Take advantage of prepared statements when possible
Use prepared statement when you are executing a query with same structure multiple times . Cassandra will parse the query string and cache the result . Next time you want the query you can just bind the variables with cached prepared statements . It helps in increasing the performance by skipping the parsing phase for each and every query .
Avoid using IN clause queries with large number of values for multiple partitions
Using 'in' clause queries with large numbers for multiple partitions puts significant pressure on the coordinator node. Also if the coordinator node fails to process that query due to excessive load , the whole thing have to be retried . Instead prefer to use separate queries in these cases to avoid single failure points and overheating the coordinator node.
Do not use SimpleReplicationStrategy in multi-datacenter environments
Simple strategy for replication is used for single datacenter environments .It places the replica in the next nodes clockwise without considering the rack or datacenter location . Hence it should not be used for multi-datacenter environments.

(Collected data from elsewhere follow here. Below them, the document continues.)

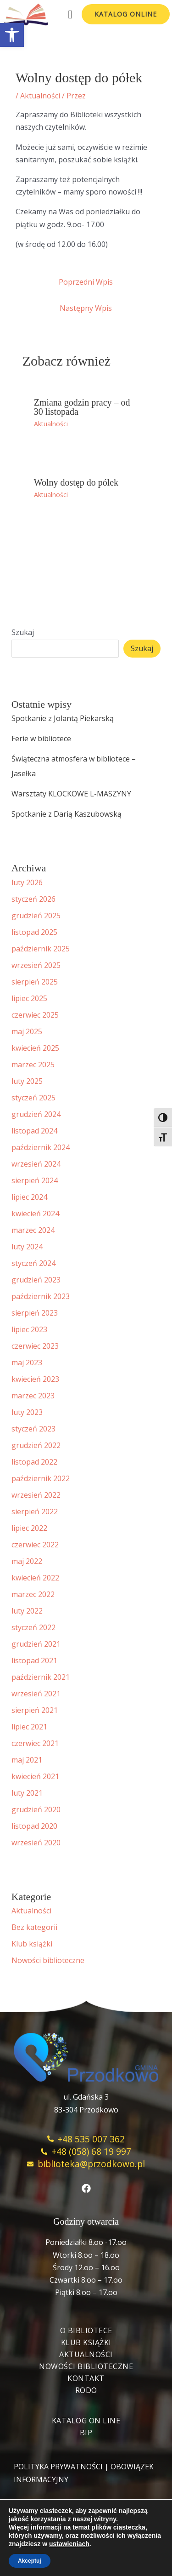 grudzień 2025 (36, 915)
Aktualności (40, 96)
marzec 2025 (33, 1064)
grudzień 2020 (36, 1809)
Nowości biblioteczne (47, 1960)
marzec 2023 (33, 1396)
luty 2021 (27, 1793)
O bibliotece (86, 2330)
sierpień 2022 (34, 1511)
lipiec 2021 (29, 1727)
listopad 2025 (34, 932)
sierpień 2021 (34, 1710)
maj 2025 (26, 1031)
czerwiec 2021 (35, 1743)
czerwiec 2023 (35, 1346)
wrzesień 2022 (36, 1495)
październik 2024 (40, 1147)
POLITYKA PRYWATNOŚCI (58, 2467)
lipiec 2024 (29, 1197)
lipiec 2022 (29, 1528)
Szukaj (22, 632)
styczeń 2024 (33, 1263)
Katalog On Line (86, 2420)
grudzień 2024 (36, 1114)
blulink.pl (86, 2530)
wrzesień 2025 (36, 965)
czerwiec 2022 (35, 1545)
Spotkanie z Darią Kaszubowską (66, 814)
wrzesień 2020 (36, 1843)
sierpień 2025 (34, 982)
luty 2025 (27, 1081)
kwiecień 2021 (35, 1776)
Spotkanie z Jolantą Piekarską (62, 718)
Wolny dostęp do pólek (76, 482)
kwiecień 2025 (35, 1048)
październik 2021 (40, 1677)
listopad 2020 (34, 1826)
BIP (86, 2432)
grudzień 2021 (36, 1644)
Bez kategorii (34, 1927)
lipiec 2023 (29, 1329)
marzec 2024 (33, 1230)
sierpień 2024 (34, 1180)
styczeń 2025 (33, 1098)
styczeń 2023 (33, 1429)
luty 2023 (27, 1412)
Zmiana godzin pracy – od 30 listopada (82, 407)
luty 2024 (27, 1247)
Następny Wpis (86, 308)
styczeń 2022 (33, 1627)
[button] (12, 35)
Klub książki (31, 1944)
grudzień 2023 (36, 1280)
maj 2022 (26, 1561)
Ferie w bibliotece (41, 738)
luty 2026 (27, 882)
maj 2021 (26, 1760)
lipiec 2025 (29, 998)
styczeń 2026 (33, 899)
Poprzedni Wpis (86, 282)
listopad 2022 (34, 1462)
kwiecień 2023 (35, 1379)
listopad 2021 (34, 1660)
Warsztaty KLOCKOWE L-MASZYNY (71, 794)
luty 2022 (27, 1611)
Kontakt (86, 2378)
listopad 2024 (34, 1131)
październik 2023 (40, 1296)
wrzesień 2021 (36, 1694)
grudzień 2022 (36, 1445)
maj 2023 (26, 1362)
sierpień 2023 (34, 1313)
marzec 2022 (33, 1594)
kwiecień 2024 (35, 1213)
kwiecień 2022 (35, 1578)
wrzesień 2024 (36, 1164)
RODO (86, 2390)
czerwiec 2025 (35, 1015)
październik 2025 (40, 949)
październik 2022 (40, 1478) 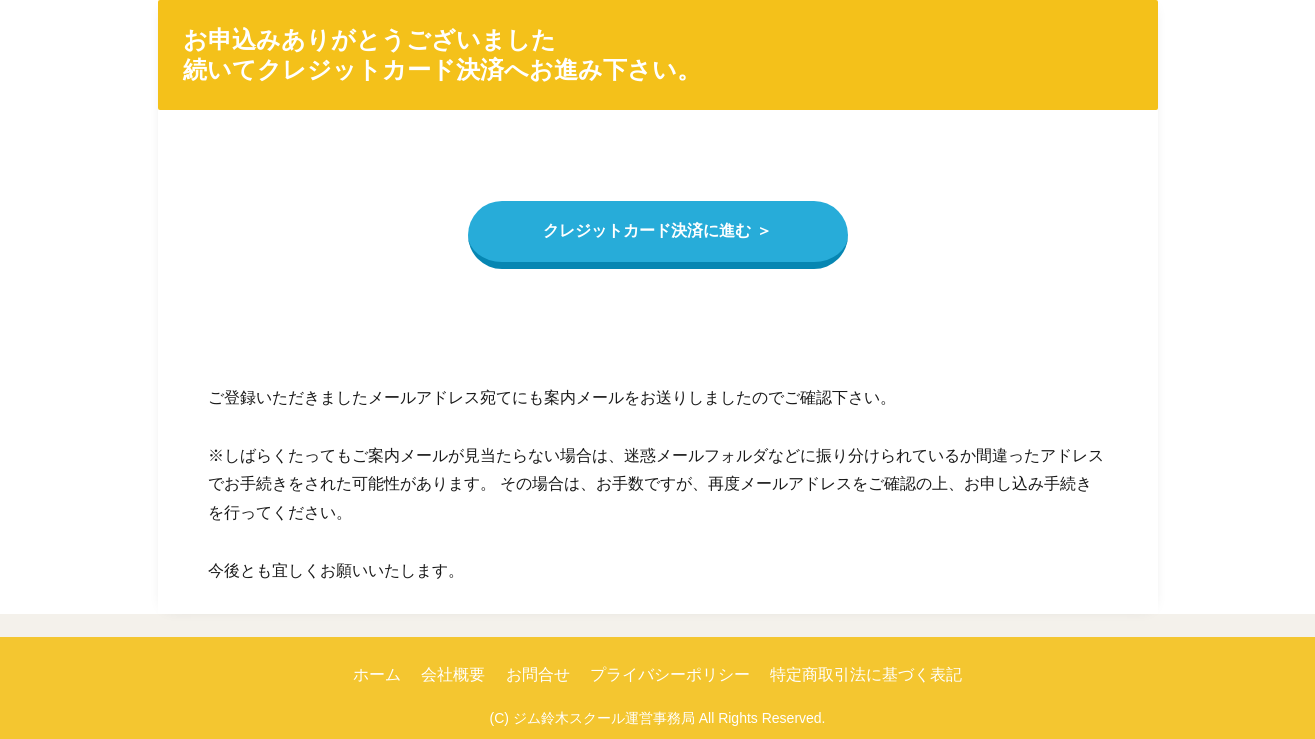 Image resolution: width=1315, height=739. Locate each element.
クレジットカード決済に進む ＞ (657, 230)
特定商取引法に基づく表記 (866, 674)
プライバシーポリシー (670, 674)
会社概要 (453, 674)
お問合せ (538, 674)
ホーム (377, 674)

Prefer to use local consistency levels in multi-datacenter environments
If possible and the use case permits always prefer to use local consistency levels in multi-datacenter environments. With local consistency level , local replicas are consulted for preparing a response and this avoids latency of inter-datacenter communication .
Avoid queue like data models
These kind of data models generate a lot of tombstones . A slice query which scans through a lot of tombstones for finding a match is sub optimal . It causes latency issues and also increases heap pressure because it scans through a lot of grabage data for finding a small amount of required data .
Avoid reading before writing pattern
Reads for uncached data may need multiple disk hits . Hence this decreases the throughput of writes considerably which does sequential i/o.
Try to keep the total number of tables in a cluster within a reasonable limit
Large number of tables inside a cluster can cause excessive heap and memory pressure . So try to keep the number of tables in a cluster within a reasonable limit . Due to multiple factors involved with tables its difficult to find a good number but from many tests it has been established that you should try to keep the number of tables within 200 (warning level) and you absolutely should not cross 500 tables(failure level).
Choose Leveled compaction Strategy for read heavy work load if sufficient i/o is available
Assuming nearly uniform rows, leveled compaction strategy guarantees that 90% of all reads are satisfied from a single sstable. Hence it is great for read heavy and latency sensitive use cases . Of course it causes more compaction and hence requires more i/o during compaction.
Note: Its always good to use leveled compaction strategy while creating the table itself . Once the table itself is created , it becomes bit tricky to change it later . Although it can be changed later , do it with caution as it can overload your node with lot of i/o .
Keep your multiple-partition batch size within 5KB
Large batches can cause siginificant performance penalty by overloading the coordinator node . So try to keep your batch size as 5KB per batch when using multiple-partition batch.